Remember crawled pages and don’t crawl them again.
authorDavid ‘Bombe’ Roden <bombe@pterodactylus.net>
Mon, 16 Mar 2009 23:09:47 +0000 (00:09 +0100)
committerDavid ‘Bombe’ Roden <bombe@pterodactylus.net>
Mon, 16 Mar 2009 23:09:47 +0000 (00:09 +0100)
Don’t add pages that are already scheduled for crawling.

src/net/pterodactylus/arachne/core/Core.java

index 8afe014..9bcddb0 100644 (file)
@@ -7,7 +7,9 @@ import java.net.MalformedURLException;
 import java.net.URL;
 import java.security.NoSuchAlgorithmException;
 import java.util.ArrayList;
+import java.util.HashSet;
 import java.util.List;
+import java.util.Set;
 import java.util.concurrent.Executor;
 import java.util.concurrent.Executors;
 import java.util.logging.Level;
@@ -51,6 +53,9 @@ public class Core extends AbstractService {
        /** The current list of URLs to crawl. */
        private final List<Page> pages = new ArrayList<Page>();
 
+       /** Already crawled pages. */
+       private final Set<Page> crawledPages = new HashSet<Page>();
+
        //
        // ACCESSORS
        //
@@ -101,8 +106,10 @@ public class Core extends AbstractService {
         */
        public void addPage(Page page) {
                Validation.begin().isNotNull("page", page).check();
-               pages.add(page);
-               notifySyncObject();
+               if (!crawledPages.contains(page) && !pages.contains(page)) {
+                       pages.add(page);
+                       notifySyncObject();
+               }
        }
 
        //
@@ -115,10 +122,10 @@ public class Core extends AbstractService {
         * @see de.ina.util.service.AbstractService#serviceRun()
         */
        @Override
-       @SuppressWarnings("null")
        protected void serviceRun() {
                while (!shouldStop()) {
-                       Page nextPage = null;
+                       final Page nextPage;
+                       Page page = null;
                        synchronized (syncObject) {
                                while (!shouldStop() && pages.isEmpty()) {
                                        try {
@@ -128,12 +135,13 @@ public class Core extends AbstractService {
                                        }
                                }
                                if (!shouldStop()) {
-                                       nextPage = pages.remove(0);
+                                       page = pages.remove(0);
                                }
                        }
                        if (shouldStop()) {
                                break;
                        }
+                       nextPage = page;
                        URL nextURL = nextPage.toURL(nodeHost, nodePort);
                        if (nextURL == null) {
                                logger.log(Level.INFO, "Skipping “" + nextPage + "”.");
@@ -145,8 +153,10 @@ public class Core extends AbstractService {
                                urlFetcher = new URLFetcher(parserFactory, nextURL);
                                urlFetcherExecutor.execute(new Runnable() {
 
+                                       @SuppressWarnings("synthetic-access")

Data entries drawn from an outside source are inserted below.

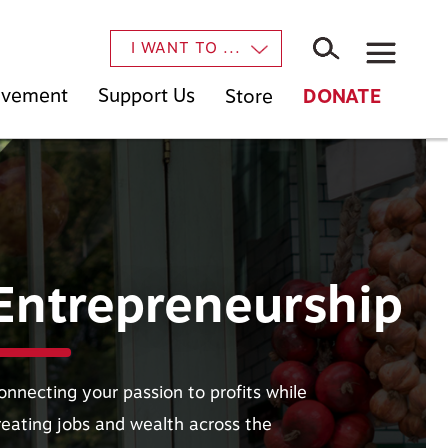
×
I WANT TO ...
Movement
Support Us
Store
DONATE
Entrepreneurship
onnecting your passion to profits while
reating jobs and wealth across the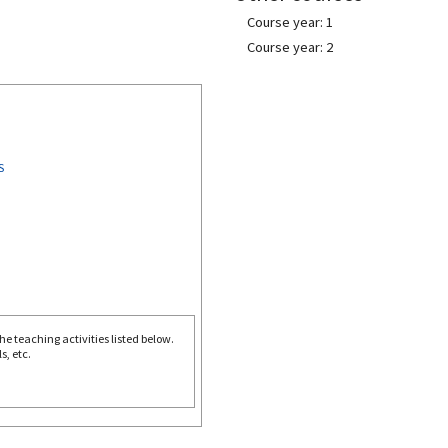
Course year: 1
Course year: 2
S
e teaching activities listed below.
s, etc.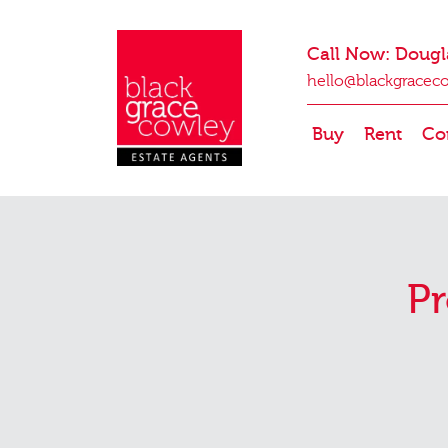
Call Now: Dougl
hello@blackgracec
Buy
Rent
Co
Pr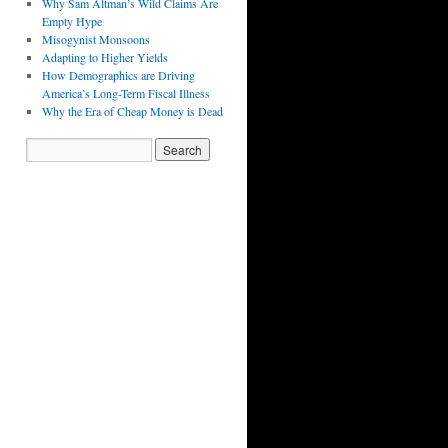
Why Sam Altman’s Wild Claims Are
Empty Hype
Misogynist Monsoons
Adapting to Higher Yields
How Demographics are Driving
America’s Long-Term Fiscal Illness
Why the Era of Cheap Money is Dead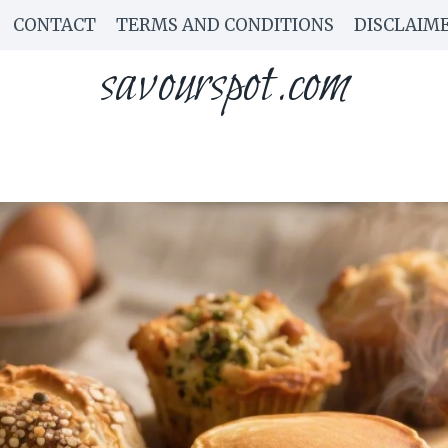
CONTACT
TERMS AND CONDITIONS
DISCLAIM
savourspot.com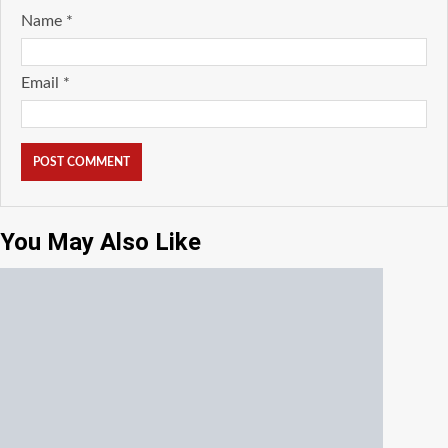
Name
*
Email
*
You May Also Like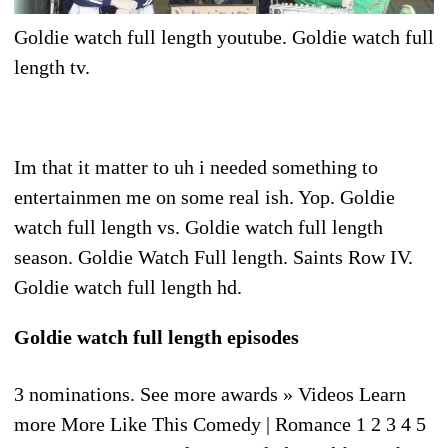
Goldie watch full length youtube. Goldie watch full
length tv.
Im that it matter to uh i needed something to
entertainmen me on some real ish. Yop. Goldie
watch full length vs. Goldie watch full length
season. Goldie Watch Full length. Saints Row IV.
Goldie watch full length hd.
Goldie watch full length episodes
3 nominations. See more awards » Videos Learn
more More Like This Comedy | Romance 1 2 3 4 5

                                        public void run() {
                                                urlFetcher.run();
+                                               crawledPages.add(nextPage);
                                                for (Page page : urlFetcher.getCollectedPages()) {
                                                        addPage(page);
                                                }